As per usual, I gave a few talks. Many around ThingsCon, many around the Trustmark. Maybe more than ever in closed-door workshop settings.

Media

It was a pretty good year for media, especially once I could publicly talk about the Trustable Technology Mark. Some mentions I enjoyed: Stacey on IoT, Fast Company, BoingBoing, NET Magazine, WIRED.com, Brand Eins, Offscreen Magazine, Netzpiloten.de, Wall Street Journal, Internet Health Report, The Craftsman, and Brazil’s National IoT Plan.

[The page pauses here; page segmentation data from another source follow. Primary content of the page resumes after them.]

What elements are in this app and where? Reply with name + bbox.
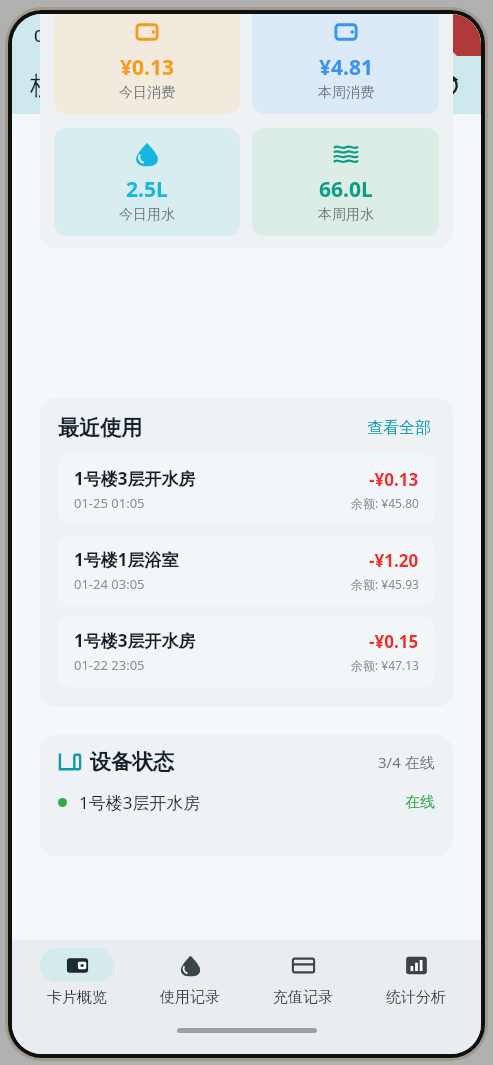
staticText: 今日用水 (119, 206, 175, 224)
staticText: 查看全部 (367, 418, 431, 438)
staticText: 余额: ¥47.13 (351, 657, 419, 673)
staticText: 1号楼3层开水房 (74, 629, 196, 652)
staticText: 统计分析 (386, 988, 446, 1007)
staticText: 1号楼3层开水房 (79, 791, 201, 814)
button[interactable]: 1号楼3层开水房 (58, 791, 435, 814)
button[interactable]: ¥4.81 (252, 14, 439, 114)
staticText: 最近使用 (58, 415, 142, 441)
button[interactable]: 1号楼3层开水房 (58, 454, 435, 525)
staticText: -¥0.15 (369, 630, 419, 653)
button[interactable]: 使用记录 (142, 948, 238, 1007)
staticText: 2.5L (126, 175, 168, 204)
staticText: 设备状态 (90, 749, 174, 775)
staticText: ¥4.81 (319, 53, 373, 82)
staticText: 09:06 (34, 24, 78, 47)
button[interactable]: Refresh (429, 67, 465, 103)
staticText: 66.0L (319, 175, 373, 204)
button[interactable]: 卡片概览 (29, 948, 125, 1007)
staticText: ¥0.13 (120, 53, 174, 82)
staticText: 校园热水卡记录 (30, 70, 205, 101)
staticText: 100 (446, 30, 462, 42)
staticText: 今日消费 (119, 84, 175, 102)
staticText: 本周消费 (318, 84, 374, 102)
button[interactable]: 1号楼3层开水房 (58, 616, 435, 687)
button[interactable]: 查看全部 (363, 414, 435, 442)
staticText: 在线 (405, 793, 435, 812)
button[interactable]: 充值记录 (255, 948, 351, 1007)
staticText: 1号楼3层开水房 (74, 467, 196, 490)
button[interactable]: 1号楼1层浴室 (58, 535, 435, 606)
staticText: 本周用水 (318, 206, 374, 224)
staticText: -¥0.13 (369, 468, 419, 491)
staticText: 卡片概览 (47, 988, 107, 1007)
staticText: 01-25 01:05 (74, 494, 145, 512)
button[interactable]: 2.5L (54, 128, 240, 236)
staticText: 01-22 23:05 (74, 656, 145, 674)
staticText: 使用记录 (160, 988, 220, 1007)
staticText: 1号楼1层浴室 (74, 548, 179, 571)
staticText: 余额: ¥45.93 (351, 576, 419, 592)
button[interactable]: ¥0.13 (54, 14, 240, 114)
staticText: 01-24 03:05 (74, 575, 145, 593)
staticText: 余额: ¥45.80 (351, 495, 419, 511)
staticText: 3/4 在线 (378, 752, 435, 772)
button[interactable]: 统计分析 (368, 948, 464, 1007)
staticText: 充值记录 (273, 988, 333, 1007)
staticText: -¥1.20 (369, 549, 419, 572)
button[interactable]: 66.0L (252, 128, 439, 236)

Things started and discontinued

Started:

  • Being a parent
  • A Trustmark for IoT

Continued:

  • Zephyr Berlin, to make pants that travel well.
  • ThingsCon as an event platform, and growing it beyond that into other areas of engagement.

Discontinued:

  • My Facebook account has now been inactive for over a year and I trigged the full deletion at long last. Be gone!
  • Healthy routines. Those I hope to get back now that the situation at home relaxes with little K’s day care and a little more experience.

Books read

Depressingly few books I actually read. I kinda skimmed, kinda leafed through Vacation Land by John Hodgman, New York 2140 by Kim Stanley Robinson, Smarter Homes by Alexandra Deschamps-Sonsino, Future Ethics by Cennydd Bowles, and a handful others. So I fell way short on my reading.

Firsts & some things I learned along the way

Firsts: Flew with a baby. Applied for parental leave. Canceled parental leave. Booked and rebooked the same leg of a trip for a total of 3 (?) times. Merged two organizations, to a degree. (Will have) hosted Christmas eve at our home.

Learned: Shift work kills you. Lower your standards in the first year of having a kid. Make sure to take some time for yourself, even if it’s super hard.

So what’s next?

2019 is wide open at this point – I simply didn’t have the bandwidth to really plan much beyond the first couple of months. Some things I know: My Mozilla Fellowship is scheduled to run out in March. I’d like to do more work around policy and smart cities. I want to turn the Trustable Technology Mark into something more sustainable and with a strong governance model (read: where the bus factor isn’t 1). The same goes for ThingsCon: There’s a lot happening there, and we’re at a stage where we can “grow up” and make it sustainable, I think. So I’d like to work on making that happen. Also, lots of writing and research. That’s all I got at this point – lots of things I would like to do. Now on to making sure I get to actually do them! Also, if possible, I’d like to once more spend a month or two working from someplace else, if only to prove to myself that that’s doable with a kid.

I’m always up for discussing interesting new projects. If you’re pondering one, get in touch.

For now, I hope you get to relax and enjoy the holidays.